* _Exercise directions_
Only one span of the listing below is wanted: the lines from the one with "Courtesy of brands" through the one with "make a purchase", reproduced exactly, both ends kept.

* _Available data_

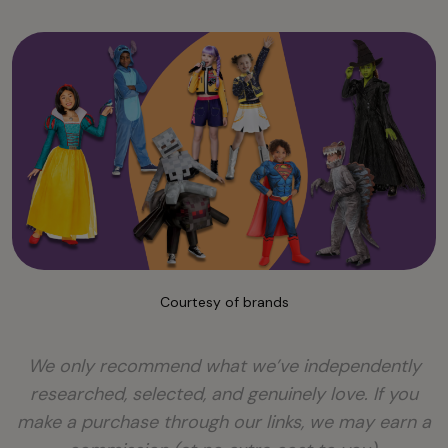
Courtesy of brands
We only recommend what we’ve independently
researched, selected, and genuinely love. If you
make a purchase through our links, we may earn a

--

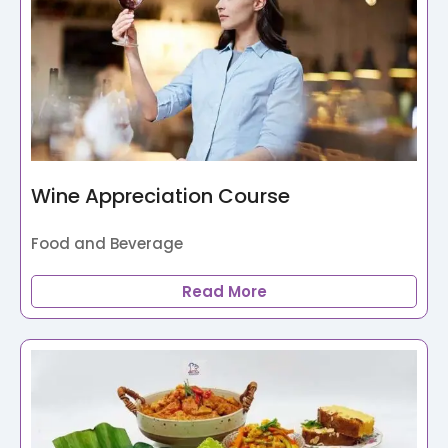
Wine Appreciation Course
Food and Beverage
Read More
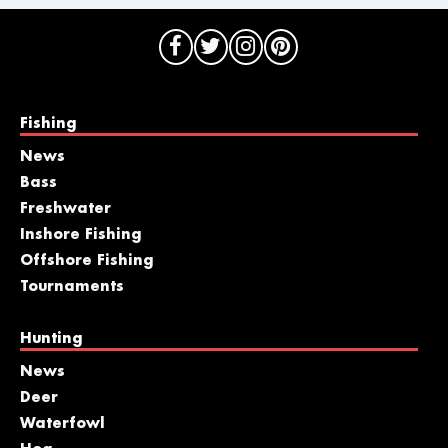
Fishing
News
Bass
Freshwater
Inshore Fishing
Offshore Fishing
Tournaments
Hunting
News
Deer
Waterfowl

* _Answer to this exercise_
Courtesy of brands
We only recommend what we’ve independently
researched, selected, and genuinely love. If you
make a purchase through our links, we may earn a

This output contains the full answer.